[HP] bugs you should know about
This is a list of bugs in HPE hardware and software. These are issues that could harm the availability of your environment. The list is updated irregularly. See this post for VMware bugs you should know about.
In a certain constellation of NIC driver (bnx2x) and firmware version, an update of driver version (2.713.30) in ESXi hosts can physically kill a NIC. Effected NIC driver bundle: HPE QLogic NX2 1/10/20 GbE Multifunction Drivers for VMware vSphere 5.5, 6.0, and 6.5 –> HP Flex-10 53x, HP Ethernet 53x and HP StoreFabric CN1100R. According to another report, all NICs using the chipset of QLogic/Broadcom 578×0 can be effected! ESXi host installed/updated using HPE custom image of july are effected.
For detailed information click here.
For installation/update use latest HPE custom image (HPE Custom Image for ESXi 6.5 Install CD, HPE Custom Image for ESXi 6.5U1 Install CD) release date: 2017-10-06. Also FW of host should be updated using current SPP.
[since September 2015]
When ESXi is installed on a flash-drive (SD, USB) and just the firmware of the iLO board is beeing updated, ESXi loses its boot-device. This alarm is shown by vCenter in summary tab of the host.
Since this FW-update no changes to the host will be saved! Except of this, there is no problem for running host and VMs.
To solve the problem, just reboot the host. Because no changes gets written to flash-drive after losing it, the host probably boots up using an old password for vpxd user. The password of this user gets changed regularly by vCenter. So the host will not re-connect automatically after reboot. Here a few steps that could be necessary to re-connect the host without errors:
- Check if there are VMs registered to the host. You see a VM named as path to vmx-file. This is probably the case, because the hosts starts with the VMs registered at the moment of losing its boot device. To un-register, use vSphere-Client, Host-Client, PowerCLI, vim-cmd, …
- Delete vpxd user on the host. It gets re-created when manually re-connect host to vCenter.
- Try to re-connect host in vCenter manually.
- If its not working, restart management agents on the host and try again.
In my opinion, it is a best practice to not just update a singe piece of hardware. Use Support Pack ProLiant (SPP) instead.
Because of a misbehavior in iLO (firmware before 2.20) the internal SD card can suddenly stops working on HP ProLiant Gen9 servers. On ESXi Hosts the following error may occur if it is installed to this device:
Lost connectivity to the device mpx.vmhba32:C0:T0:L0 backing the boot filesystem /vmfs/devices/disk/mpx.vmhba32:C0:T0:L0. As a result, host configuration changes will not be saved to persistent storage.
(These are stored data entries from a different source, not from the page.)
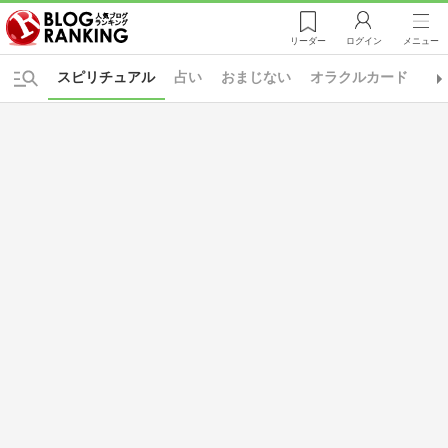
リーダー
ログイン
メニュー
スピリチュアル
占い
おまじない
オラクルカード
ソ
Upgrade iLO Firmware to at least 2.20.
Again there is a problem with
hp-ams packages! This time the process hangs when doing a restart of ESXi management agents on ProLiant G5, G6 and G7. ESXi versions 5.x and hp-ams versions 9.5, 9.6 and 10.0 are affected.
To be honest, this not really a bug, because
hp-ams is at the moment just supportet on Gen8 servers. So the solution is to uninstall the software:
- enable maintenance mode
- Stop it by executing
- remote it by running
esxcli software vib remove -n hp-ams
- reboot and exit maintenance mode
It seems to be a VMware problem that is fixed with vSphere 5.5 U2. It may cause a PSoD on an ESXi host on certain conditions. The errors logged in
vmkernel.log look like:
DMAR Fault IOMMU
IOMMU context entry dump for ...
I had the problem on an ProLiant server during the upgrade process to 5.5 U2. After installing the updates the host ran into a PSoD during reboot. Thank to the failback-feature during updates, the host booted the last working software-profile.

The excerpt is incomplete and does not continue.